We arrived on Sunday the 8th and experienced the worst hunting ever in 5 years in North Dakota. Easily 75% of the potholes of 2 years ago are totally dry. What was left had about 30 yards of mud to the water. The biggest surprise was the fact that again 75% of the open land of two years ago was now posted. We checked the postings and found no hunting allowed. Ice was a small problem but actually hardened up the mud a little for us. Some snow on Wednesday and spit snow on Thursday. Birds were few and were very scattered. Saw a load of mallards in a field but of course it was posted with no hunting. We left on Friday and gave up the remaining two days we had up there. Of course I'll come back, but not until mother nature does her work and fills up many potholes. We plan to keep in touch with a frmer friend and judge water by what he tells us about his potholes. A real disappointing trip this time, but that is why it is called hunting not killing. Still had a good time and great people live there.


----------



## R y a n (Apr 4, 2005)

octnov said:


> We arrived on Sunday the 8th and experienced the worst hunting ever in 5 years in North Dakota. Easily 75% of the potholes of 2 years ago are totally dry. What was left had about 30 yards of mud to the water. The biggest surprise was the fact that again 75% of the open land of two years ago was now posted. We checked the postings and found no hunting allowed. Ice was a small problem but actually hardened up the mud a little for us. Some snow on Wednesday and spit snow on Thursday. Birds were few and were very scattered. Saw a load of mallards in a field but of course it was posted with no hunting. We left on Friday and gave up the remaining two days we had up there. Of course I'll come back, but not until mother nature does her work and fills up many potholes. We plan to keep in touch with a frmer friend and judge water by what he tells us about his potholes. A real disappointing trip this time, but that is why it is called hunting not killing. Still had a good time and great people live there.
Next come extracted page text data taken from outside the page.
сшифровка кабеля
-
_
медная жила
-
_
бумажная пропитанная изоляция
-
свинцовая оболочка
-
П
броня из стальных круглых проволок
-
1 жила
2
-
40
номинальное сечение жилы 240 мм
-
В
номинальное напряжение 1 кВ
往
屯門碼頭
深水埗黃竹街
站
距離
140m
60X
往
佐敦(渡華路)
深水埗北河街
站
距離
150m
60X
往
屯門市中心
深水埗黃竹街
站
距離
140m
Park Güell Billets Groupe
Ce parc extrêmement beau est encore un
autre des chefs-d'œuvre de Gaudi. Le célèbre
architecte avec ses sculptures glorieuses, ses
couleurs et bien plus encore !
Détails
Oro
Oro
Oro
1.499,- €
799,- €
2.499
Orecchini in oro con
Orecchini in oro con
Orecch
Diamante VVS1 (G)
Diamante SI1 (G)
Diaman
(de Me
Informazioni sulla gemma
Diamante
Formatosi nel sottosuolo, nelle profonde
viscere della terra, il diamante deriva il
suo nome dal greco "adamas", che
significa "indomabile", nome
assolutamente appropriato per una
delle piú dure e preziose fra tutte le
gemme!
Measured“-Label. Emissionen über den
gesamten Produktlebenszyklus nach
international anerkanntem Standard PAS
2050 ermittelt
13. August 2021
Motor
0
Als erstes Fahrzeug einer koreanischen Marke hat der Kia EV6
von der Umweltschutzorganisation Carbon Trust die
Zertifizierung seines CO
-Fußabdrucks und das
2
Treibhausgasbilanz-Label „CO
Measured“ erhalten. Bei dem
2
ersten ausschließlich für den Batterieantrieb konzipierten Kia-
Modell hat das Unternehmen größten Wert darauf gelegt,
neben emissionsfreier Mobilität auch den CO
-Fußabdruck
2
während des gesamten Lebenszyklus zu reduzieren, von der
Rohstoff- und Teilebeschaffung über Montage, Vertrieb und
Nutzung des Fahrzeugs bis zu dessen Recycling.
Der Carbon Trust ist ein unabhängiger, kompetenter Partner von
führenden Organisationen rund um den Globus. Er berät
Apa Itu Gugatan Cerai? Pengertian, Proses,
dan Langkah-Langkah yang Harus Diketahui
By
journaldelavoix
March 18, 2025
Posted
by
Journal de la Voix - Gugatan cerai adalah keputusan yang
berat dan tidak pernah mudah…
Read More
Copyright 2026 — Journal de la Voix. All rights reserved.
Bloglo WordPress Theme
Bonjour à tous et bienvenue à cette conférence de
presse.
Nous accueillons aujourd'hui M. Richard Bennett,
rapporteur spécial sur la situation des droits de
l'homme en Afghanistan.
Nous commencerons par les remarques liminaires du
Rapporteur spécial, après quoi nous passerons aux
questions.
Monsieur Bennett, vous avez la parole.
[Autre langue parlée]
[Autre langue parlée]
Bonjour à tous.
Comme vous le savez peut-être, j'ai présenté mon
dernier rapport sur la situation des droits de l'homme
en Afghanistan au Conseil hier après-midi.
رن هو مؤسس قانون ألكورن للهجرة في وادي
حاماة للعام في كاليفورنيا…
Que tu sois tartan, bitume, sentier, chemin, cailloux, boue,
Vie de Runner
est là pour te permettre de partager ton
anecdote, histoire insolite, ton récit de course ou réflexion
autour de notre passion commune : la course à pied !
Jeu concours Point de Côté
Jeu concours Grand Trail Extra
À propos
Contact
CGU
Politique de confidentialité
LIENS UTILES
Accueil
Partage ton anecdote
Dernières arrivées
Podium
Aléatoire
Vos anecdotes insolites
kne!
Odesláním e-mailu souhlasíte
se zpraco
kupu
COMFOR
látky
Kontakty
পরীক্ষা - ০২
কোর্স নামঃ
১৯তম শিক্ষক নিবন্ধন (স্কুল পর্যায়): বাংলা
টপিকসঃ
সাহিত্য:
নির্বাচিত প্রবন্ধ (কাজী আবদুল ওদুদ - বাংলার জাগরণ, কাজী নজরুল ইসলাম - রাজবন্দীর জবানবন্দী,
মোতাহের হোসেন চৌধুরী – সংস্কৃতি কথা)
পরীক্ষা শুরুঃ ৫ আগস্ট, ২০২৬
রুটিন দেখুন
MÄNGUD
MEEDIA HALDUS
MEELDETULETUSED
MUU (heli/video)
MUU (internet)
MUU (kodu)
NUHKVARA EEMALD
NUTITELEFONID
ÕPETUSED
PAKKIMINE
The water may return some day but the posted areas will still be awaiting your return...

ND is no longer the hunting paradise it once was for those without their own property...

NR's that come here and read the posts on Nodak must not be believing what the locals are trying to tell them...

Hopefully some more will read your post and take note.

Ryan


----------



## KEN W (Feb 22, 2002)

R y a n said:


> octnov said:
> 
> 
> > We arrived on Sunday the 8th and experienced the worst hunting ever in 5 years in North Dakota. Easily 75% of the potholes of 2 years ago are totally dry. What was left had about 30 yards of mud to the water. The biggest surprise was the fact that again 75% of the open land of two years ago was now posted. We checked the postings and found no hunting allowed. Ice was a small problem but actually hardened up the mud a little for us. Some snow on Wednesday and spit snow on Thursday. Birds were few and were very scattered. Saw a load of mallards in a field but of course it was posted with no hunting. We left on Friday and gave up the remaining two days we had up there. Of course I'll come back, but not until mother nature does her work and fills up many potholes. We plan to keep in touch with a frmer friend and judge water by what he tells us about his potholes. A real disappointing trip this time, but that is why it is called hunting not killing. Still had a good time and great people live there.
> ...


Your'e right Ryan....I've seen posts on many sites with ND residents saying.....It is dry and be prepared to put on the miles....yet non-res. are still suprised when they get here.I guess seeing is believing


----------



## Rick Acker (Sep 26, 2002)

Just because something is posted guys...Doesn't mean you won't be allowed to hunt it...IF YOU TRY ASKING! I totally disagree...N.D. is still a hunting paradise. Tell me of a better place for opportunity and game??? Thing have changed...It's called the times...Make the best of it and remember it's a privilege to hunt private land...Not a right!


----------



## R y a n (Apr 4, 2005)

Rick Acker said:


> Just because something is posted guys...Doesn't mean you won't be allowed to hunt it...IF YOU TRY ASKING! I totally disagree...N.D. is still a hunting paradise. Tell me of a better place for opportunity and game??? Thing have changed...It's called the times...Make the best of it and remember it's a privilege to hunt private land...Not a right!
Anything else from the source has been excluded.